Now, just imagine how bad this anti-pattern gets when you use it multiple times for a single stream. *shudder*

Introducing Transformers

The wise people behind RxJava realized this would be a problem and provided a solution: Transformer, which is used with Observable.compose().

Transformer is actually just Func1<Observable<T>, Observable<R>>. In other words: feed it an Observable of one type and it'll return an Observable of another. That's exactly the same as calling a series of operators inline.

Let's write a method that creates a schedulers Transformer:

<T> Transformer<T, T> applySchedulers() {
    return new Transformer<T, T>() {
        @Override
        public Observable<T> call(Observable<T> observable) {
            return observable.subscribeOn(Schedulers.io())
                .observeOn(AndroidSchedulers.mainThread());
        }
    };
}

If we're using lambdas this looks a lot prettier:

<T> Transformer<T, T> applySchedulers() {
    return observable -> observable.subscribeOn(Schedulers.io())
        .observeOn(AndroidSchedulers.mainThread());
}

Regardless, let's see how our code looks now:

Observable.from(someSource)
    .map(data -> manipulate(data))
    .compose(applySchedulers())
    .subscribe(data -> doSomething(data));

That's much better! We've got reusable code and the chain is preserved.

Update 3/11/2015: If you are compiling on JDK 7 or below, you'll have to do a bit of extra work to make compose() work with generics. In particular, you have to tell the compiler the return type, like this:

Observable.from(someSource)
    .map(data -> manipulate(data))
    .compose(this.<YourType>applySchedulers())
    .subscribe(data -> doSomething(data));

Reusing Transformers

In the previous example I used methods to create a new Transformer instance on each invocation. You could create an instanced version and save yourself from unnecessary object instantiation instead. Transformers are about code reuse, after all.

If you're always transforming from one concrete type to another it's fairly simple to create an instance:

Transformer<String, String> myTransformer = new Transformer<String, String>() {
    // ...Do your work here...
};

What about with our scheduler Transformer? It doesn't care about the type at all, but you can't define a generic instance:

// Doesn't compile; where would T come from?
Transformer<T, T> myTransformer;

You could make it of type Transformer<Object, Object>, but then the resulting Observable would lose its type information and be less useful.

To solve this problem I took a hint from Collections, which has a bunch of type-safe, immutable empty collection creation methods (e.g. Collections.emptyList()). Internally it's using non-generic instances, then wrapping it in a method which adds generics.

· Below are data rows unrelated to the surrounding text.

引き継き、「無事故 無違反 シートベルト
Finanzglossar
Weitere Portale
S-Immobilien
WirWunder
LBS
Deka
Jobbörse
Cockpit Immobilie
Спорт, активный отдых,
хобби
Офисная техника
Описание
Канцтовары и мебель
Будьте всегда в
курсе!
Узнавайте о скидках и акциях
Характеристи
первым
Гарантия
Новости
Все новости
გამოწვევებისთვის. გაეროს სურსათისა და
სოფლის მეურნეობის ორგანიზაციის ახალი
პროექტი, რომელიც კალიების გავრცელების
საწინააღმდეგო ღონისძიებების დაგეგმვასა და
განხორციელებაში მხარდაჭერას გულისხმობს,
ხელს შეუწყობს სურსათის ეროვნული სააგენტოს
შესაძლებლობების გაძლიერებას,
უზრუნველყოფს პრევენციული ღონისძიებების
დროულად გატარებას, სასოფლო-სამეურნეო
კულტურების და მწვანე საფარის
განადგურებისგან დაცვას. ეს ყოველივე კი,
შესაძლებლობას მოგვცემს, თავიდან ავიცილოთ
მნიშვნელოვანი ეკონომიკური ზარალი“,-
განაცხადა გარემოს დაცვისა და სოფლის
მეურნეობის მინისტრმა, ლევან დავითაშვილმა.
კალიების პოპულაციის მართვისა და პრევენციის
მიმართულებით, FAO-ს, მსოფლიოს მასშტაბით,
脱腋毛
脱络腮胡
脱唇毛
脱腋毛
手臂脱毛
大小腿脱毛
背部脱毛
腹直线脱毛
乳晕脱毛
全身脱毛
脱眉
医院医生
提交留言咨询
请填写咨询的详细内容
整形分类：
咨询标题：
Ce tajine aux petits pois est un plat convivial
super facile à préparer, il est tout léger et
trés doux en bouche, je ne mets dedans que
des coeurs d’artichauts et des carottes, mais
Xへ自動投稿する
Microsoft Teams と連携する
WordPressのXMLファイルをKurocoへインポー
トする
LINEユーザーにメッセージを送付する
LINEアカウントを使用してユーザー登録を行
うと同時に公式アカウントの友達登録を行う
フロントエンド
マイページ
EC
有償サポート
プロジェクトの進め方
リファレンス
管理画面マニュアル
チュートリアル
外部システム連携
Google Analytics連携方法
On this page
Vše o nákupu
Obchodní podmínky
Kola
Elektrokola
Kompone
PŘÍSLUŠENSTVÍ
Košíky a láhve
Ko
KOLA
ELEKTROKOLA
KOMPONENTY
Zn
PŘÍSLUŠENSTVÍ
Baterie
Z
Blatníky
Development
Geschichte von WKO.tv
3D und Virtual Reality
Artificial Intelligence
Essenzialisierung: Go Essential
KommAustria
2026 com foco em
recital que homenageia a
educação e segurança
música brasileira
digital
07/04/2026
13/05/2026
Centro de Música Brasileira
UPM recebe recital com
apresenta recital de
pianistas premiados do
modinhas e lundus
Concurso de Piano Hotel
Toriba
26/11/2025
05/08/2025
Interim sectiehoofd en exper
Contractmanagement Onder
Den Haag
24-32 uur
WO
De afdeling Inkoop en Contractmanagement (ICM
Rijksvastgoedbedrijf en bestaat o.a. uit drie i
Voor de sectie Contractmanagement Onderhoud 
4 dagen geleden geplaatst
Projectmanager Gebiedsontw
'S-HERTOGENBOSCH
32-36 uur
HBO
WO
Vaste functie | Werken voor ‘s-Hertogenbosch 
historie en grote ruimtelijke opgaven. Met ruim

Here's how we'd define our schedulers Transformer instance:

final Transformer schedulersTransformer =
    observable -> observable.subscribeOn(Schedulers.io())
        .observeOn(AndroidSchedulers.mainThread());

@SuppressWarnings("unchecked")
<T> Transformer<T, T> applySchedulers() {
    return (Transformer<T, T>) schedulersTransformer;
}

Now we've only got one instantiation - great!

A warning: Whenever you do unchecked casts you can run into trouble. Make sure that your Transformer is truly type agnostic. Otherwise there is the potential that you could run into a ClassCastException at runtime, even though your code compiles. In this case, we know it's safe because schedulers don't even interact with the emitted items.

What About flatMap()?

At this point, you may be wondering what the difference is between using compose() and flatMap(). They both emit Observable<R>, which means both can reuse a series of operators, right?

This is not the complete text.